The project Swimming Pool by Icelandic photographer Bragi Þór Jósefsson explores the relationship between architecture, landscape, and everyday life in Iceland through one of the most characteristic spaces in the country: swimming pools. Beyond their practical function, these spaces become places of encounter, observation, and quiet social interaction, where the intimate and the collective coexist in a natural way.
Through a clean, silent, and carefully composed visual language, Jósefsson documents these environments by paying close attention to geometry, colour, light, and human presence. The images convey a strong sense of calm and contemplation, while also speaking about Icelandic identity and the relationship between people, water, climate, and community. In these photographs, the pools become small stages where everyday life takes on a sculptural and almost minimalist dimension.

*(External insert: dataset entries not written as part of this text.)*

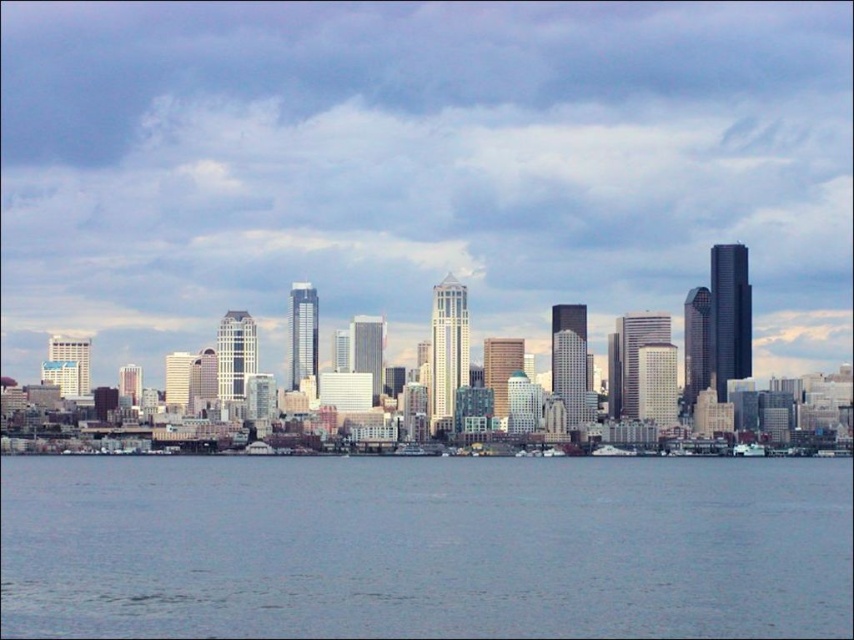 From the picture: What can be found at the coordinates point [425,547] in the image?

At point [425,547] lies gray water at lower center.

You are a tour guide explaining the city skyline to visitors. You point out the gray water at lower center and the white glossy boat at center. How far apart are these two landmarks?

The gray water at lower center is 54.78 meters from the white glossy boat at center.

You are standing at the camera position and want to take a photo of the matte glass skyscrapers at center. If your camera has a maximum focus range of 2000 feet, will it be able to capture the skyscrapers clearly?

The matte glass skyscrapers at center and camera are 2109.75 feet apart from each other. Since the distance exceeds the camera maximum focus range of 2000 feet, the camera will not be able to capture the skyscrapers clearly. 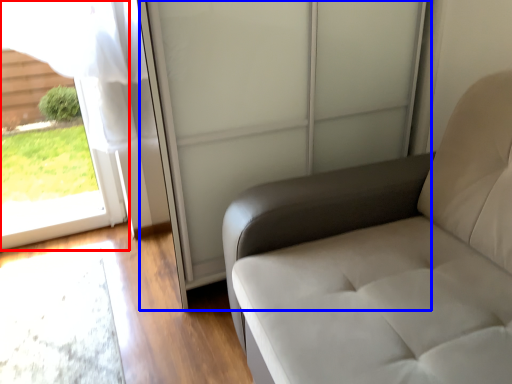 Question: Which point is further to the camera, window (highlighted by a red box) or screen door (highlighted by a blue box)?

Choices:
 (A) window
 (B) screen door

Answer: (A) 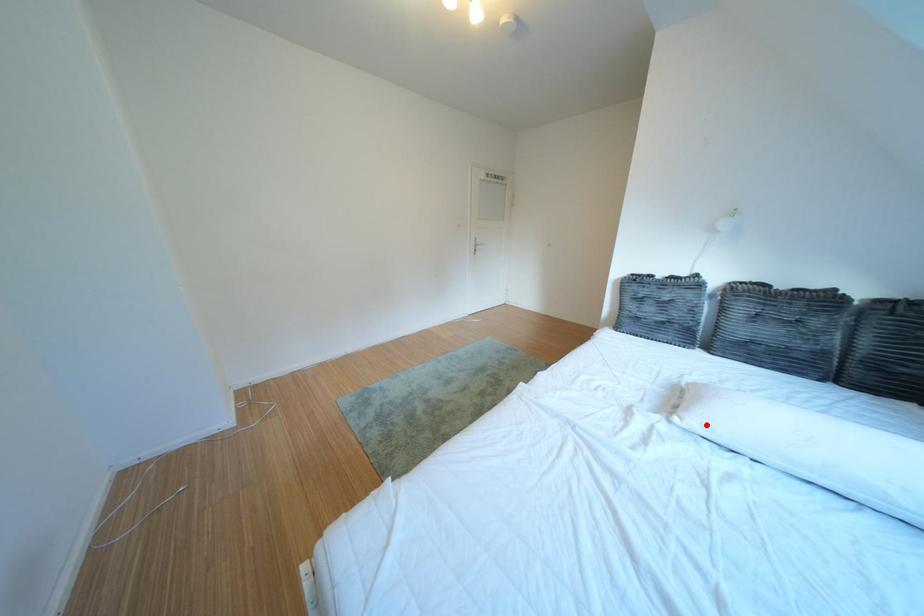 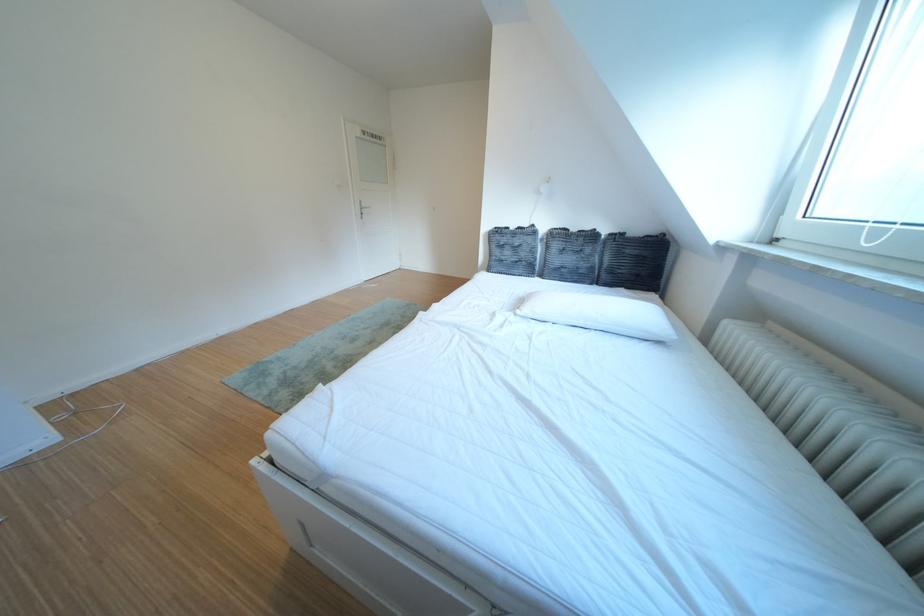 In the second image, find the point that corresponds to the highlighted location in the first image.

(540, 314)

Jósefsson’s work exists at the intersection of documentary photography and the photography of constructed landscapes, where space is not simply a background but the true protagonist. Repetition of forms, the presence of steam, the contrast between cold exterior environments and warm water, and the way people inhabit these spaces together create a subtle narrative about how a society relates to its environment.

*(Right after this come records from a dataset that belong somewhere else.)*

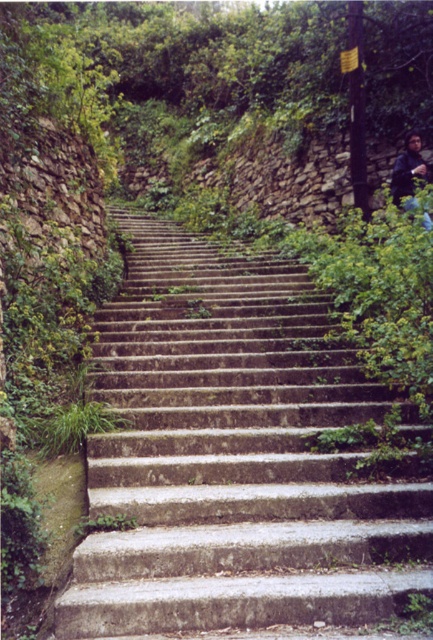 Can you confirm if gray concrete stairs at center is taller than dark blue fabric jacket at upper right?

No, gray concrete stairs at center is not taller than dark blue fabric jacket at upper right.

Looking at this image, is gray concrete stairs at center to the left of dark blue fabric jacket at upper right from the viewer's perspective?

Correct, you'll find gray concrete stairs at center to the left of dark blue fabric jacket at upper right.

I want to click on gray concrete stairs at center, so 233,460.

You are a GUI agent. You are given a task and a screenshot of the screen. Output one action in this format:
    pyautogui.click(x=<x>, y=<y>)
    Task: Click on the gray concrete stairs at center
    Image resolution: width=433 pixels, height=640 pixels.
    Given the screenshot: What is the action you would take?
    pyautogui.click(x=233, y=460) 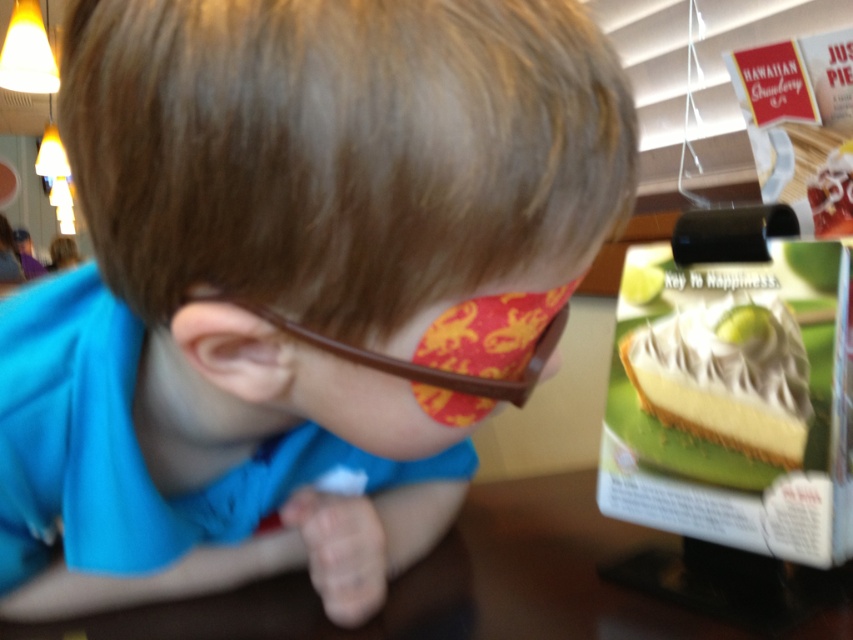 Between white paper sign at upper center and white creamy cake at right, which one has less height?

Standing shorter between the two is white creamy cake at right.

Can you confirm if white paper sign at upper center is thinner than white creamy cake at right?

Incorrect, white paper sign at upper center's width is not less than white creamy cake at right's.

Is point (640, 106) less distant than point (712, 424)?

No, it is behind (712, 424).

What are the coordinates of `white paper sign at upper center` in the screenshot? It's located at (699, 76).

Does blue fabric shirt at center have a lesser height compared to white paper sign at upper center?

Indeed, blue fabric shirt at center has a lesser height compared to white paper sign at upper center.

Where is `blue fabric shirt at center`? blue fabric shirt at center is located at coordinates (291, 284).

Who is more distant from viewer, (13, 502) or (834, 17)?

The point (834, 17) is behind.

Where is `blue fabric shirt at center`? This screenshot has width=853, height=640. blue fabric shirt at center is located at coordinates (291, 284).

Which is behind, point (82, 413) or point (409, 380)?

Point (82, 413)

Can you confirm if blue fabric shirt at center is wider than brown plastic glasses at center?

Yes.

Locate an element on the screen. blue fabric shirt at center is located at coordinates (291, 284).

Where is `blue fabric shirt at center`? The height and width of the screenshot is (640, 853). blue fabric shirt at center is located at coordinates (291, 284). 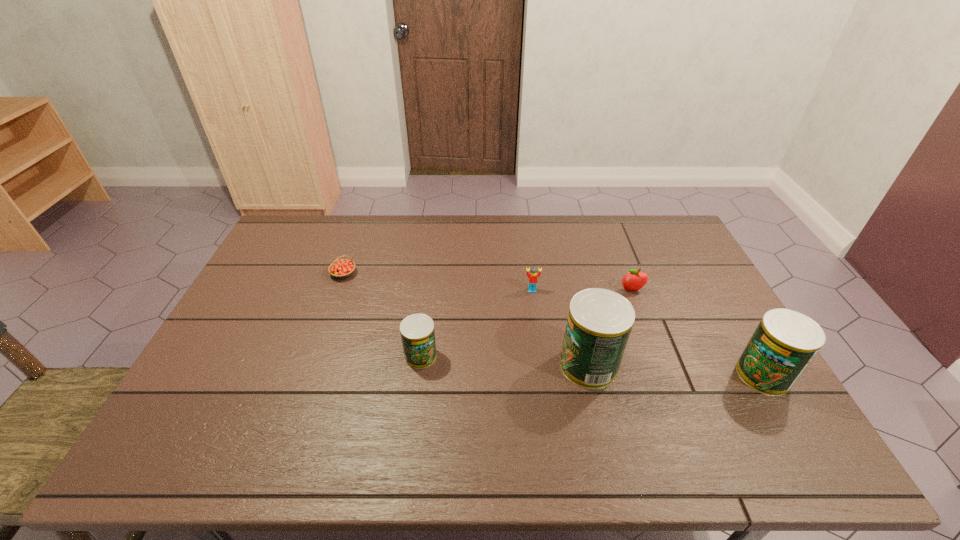 Where is `free space located 0.080m on the right of the second can from right to left`? free space located 0.080m on the right of the second can from right to left is located at coordinates (647, 365).

Where is `vacant area located 0.160m on the left of the fifth shortest object`? The width and height of the screenshot is (960, 540). vacant area located 0.160m on the left of the fifth shortest object is located at coordinates (677, 375).

You are a GUI agent. You are given a task and a screenshot of the screen. Output one action in this format:
    pyautogui.click(x=<x>, y=<y>)
    Task: Click on the free location located on the front of the shortest object
    The width and height of the screenshot is (960, 540).
    Given the screenshot: What is the action you would take?
    pyautogui.click(x=309, y=370)

This screenshot has width=960, height=540. Identify the location of blank space located on the face of the Lego. (537, 323).

Find the location of a particular element. The image size is (960, 540). vacant area located on the left of the apple is located at coordinates (519, 291).

Identify the location of object located at the near edge. (784, 343).

This screenshot has height=540, width=960. I want to click on object that is at the right edge, so click(784, 343).

In order to click on object present at the near right corner in this screenshot , I will do `click(784, 343)`.

In the image, there is a desktop. Where is `vacant space at the far edge`? vacant space at the far edge is located at coordinates (328, 249).

In the image, there is a desktop. Identify the location of vacant region at the left edge. Image resolution: width=960 pixels, height=540 pixels. pos(274,281). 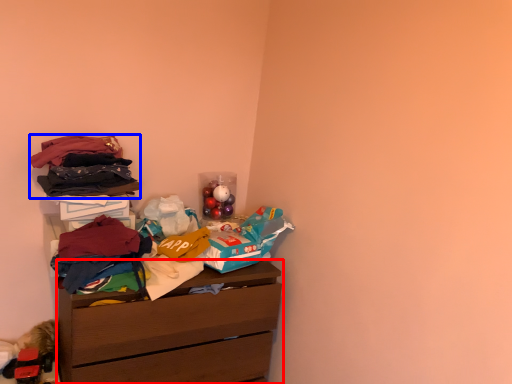 Question: Which of the following is the farthest to the observer, chest of drawers (highlighted by a red box) or clothing (highlighted by a blue box)?

Choices:
 (A) chest of drawers
 (B) clothing

Answer: (B) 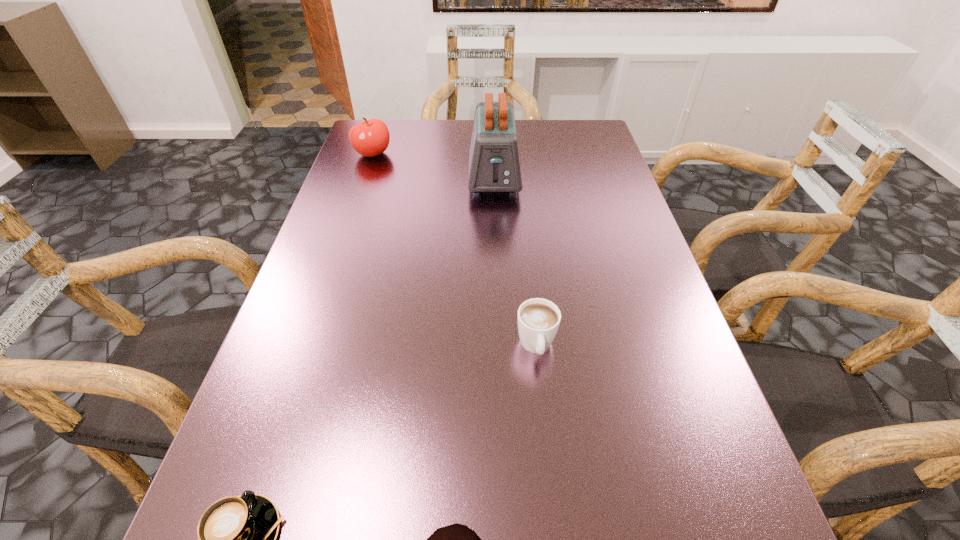 I want to click on object at the far left corner, so click(x=370, y=138).

In the image, there is a desktop. Where is `vacant region at the far edge`? vacant region at the far edge is located at coordinates (453, 142).

The image size is (960, 540). I want to click on vacant space at the left edge of the desktop, so click(325, 252).

Find the location of `vacant space at the right edge of the desktop`. vacant space at the right edge of the desktop is located at coordinates (597, 238).

Find the location of `vacant area at the far right corner`. vacant area at the far right corner is located at coordinates [595, 155].

Image resolution: width=960 pixels, height=540 pixels. Find the location of `vacant area between the apple and the tallest object`. vacant area between the apple and the tallest object is located at coordinates (434, 166).

Point out which object is positioned as the second nearest to the taller cappuccino. Please provide its 2D coordinates. Your answer should be formatted as a tuple, i.e. [(x, y)], where the tuple contains the x and y coordinates of a point satisfying the conditions above.

[(237, 536)]

This screenshot has height=540, width=960. Identify the location of object that is the fourth closest to the toaster. (456, 539). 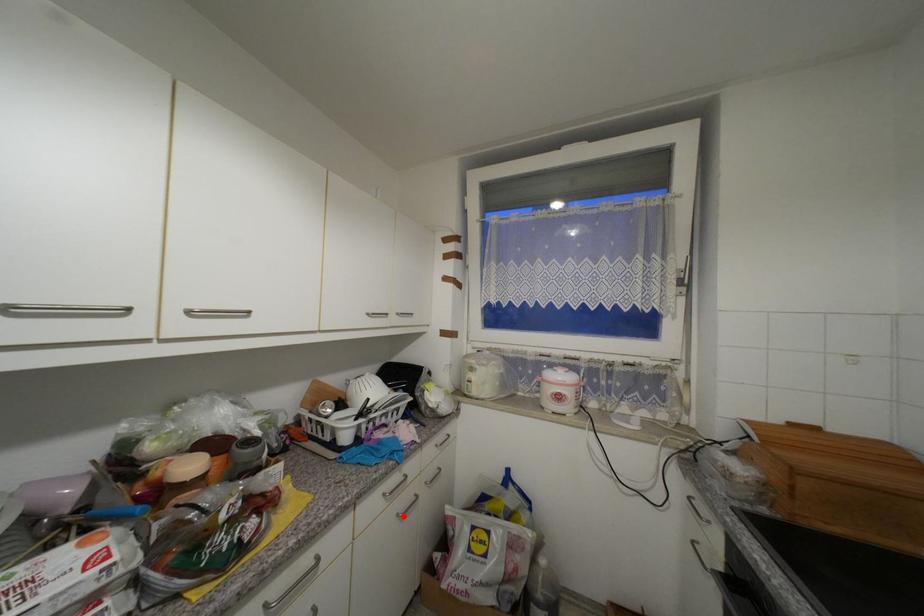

Bragi Þór Jósefsson was part of the Belgrade Photo Month programme last year with his project Iceland Defense Force, in which he explored the remains of the American military presence in Iceland and its marks on the landscape. While that project focused on memory, geopolitics, and territory, Swimming Pools approaches a more everyday and social aspect of the country, showing another side of Iceland and its visual culture.
Together, these projects reveal the artist’s interest in landscape as a carrier of history, identity, and ways of life, as well as his ability to transform seemingly ordinary spaces into images filled with meaning, silence, and presence.